WHAT IS EXPECTED ▸
The reply should reproduce every line of the data below word for word, minus any images.

SUPPLIED ENTRIES ▸
+++

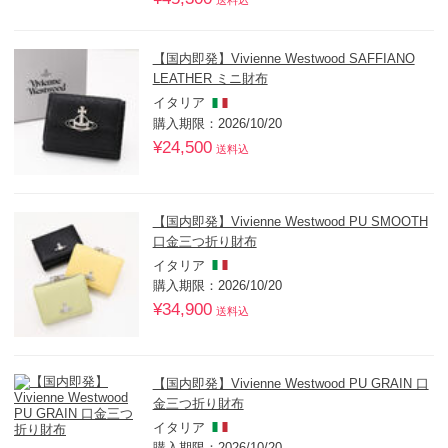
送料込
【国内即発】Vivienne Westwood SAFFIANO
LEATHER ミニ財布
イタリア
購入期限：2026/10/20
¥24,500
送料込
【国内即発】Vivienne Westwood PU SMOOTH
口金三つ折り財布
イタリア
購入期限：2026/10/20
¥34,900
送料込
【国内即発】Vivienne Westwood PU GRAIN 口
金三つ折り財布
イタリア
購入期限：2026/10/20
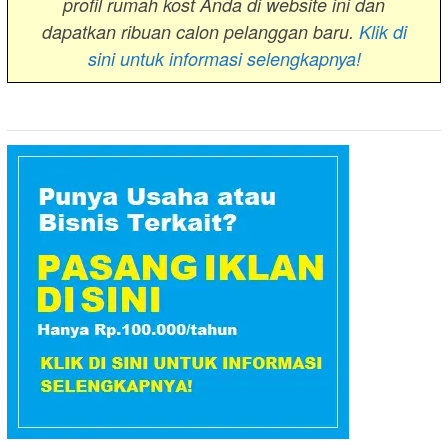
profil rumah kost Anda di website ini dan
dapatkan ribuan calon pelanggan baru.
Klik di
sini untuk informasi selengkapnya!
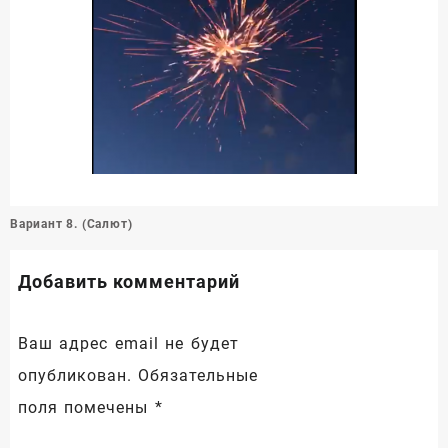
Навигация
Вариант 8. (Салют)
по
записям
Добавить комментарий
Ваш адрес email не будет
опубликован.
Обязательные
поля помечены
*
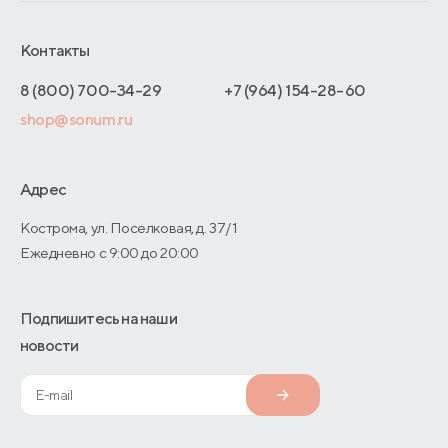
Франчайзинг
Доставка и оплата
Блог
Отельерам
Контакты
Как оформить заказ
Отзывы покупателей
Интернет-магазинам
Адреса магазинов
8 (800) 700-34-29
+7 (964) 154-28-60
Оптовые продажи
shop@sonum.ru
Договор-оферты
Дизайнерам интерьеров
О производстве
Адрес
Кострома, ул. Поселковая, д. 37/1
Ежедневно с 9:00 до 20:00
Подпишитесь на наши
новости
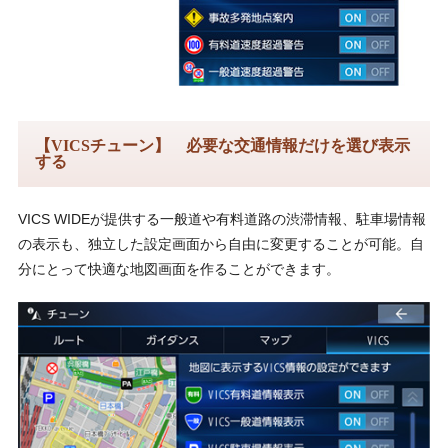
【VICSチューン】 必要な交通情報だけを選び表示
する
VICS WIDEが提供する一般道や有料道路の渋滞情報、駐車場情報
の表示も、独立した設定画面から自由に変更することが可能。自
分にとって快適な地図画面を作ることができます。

+++

PROBLEM SOLUTION ▸
送料込
【国内即発】Vivienne Westwood SAFFIANO
LEATHER ミニ財布
イタリア
購入期限：2026/10/20
¥24,500
送料込
【国内即発】Vivienne Westwood PU SMOOTH
口金三つ折り財布
イタリア
購入期限：2026/10/20
¥34,900
送料込
【国内即発】Vivienne Westwood PU GRAIN 口
金三つ折り財布
イタリア
購入期限：2026/10/20
profil rumah kost Anda di website ini dan
dapatkan ribuan calon pelanggan baru.
Klik di
sini untuk informasi selengkapnya!
Навигация
Вариант 8. (Салют)
по
записям
Добавить комментарий
Ваш адрес email не будет
опубликован.
Обязательные
поля помечены
*
Франчайзинг
Доставка и оплата
Блог
Отельерам
Контакты
Как оформить заказ
Отзывы покупателей
Интернет-магазинам
Адреса магазинов
8 (800) 700-34-29
+7 (964) 154-28-60
Оптовые продажи
shop@sonum.ru
Договор-оферты
Дизайнерам интерьеров
О производстве
Адрес
Кострома, ул. Поселковая, д. 37/1
Ежедневно с 9:00 до 20:00
Подпишитесь на наши
новости
【VICSチューン】 必要な交通情報だけを選び表示
する
VICS WIDEが提供する一般道や有料道路の渋滞情報、駐車場情報
の表示も、独立した設定画面から自由に変更することが可能。自
分にとって快適な地図画面を作ることができます。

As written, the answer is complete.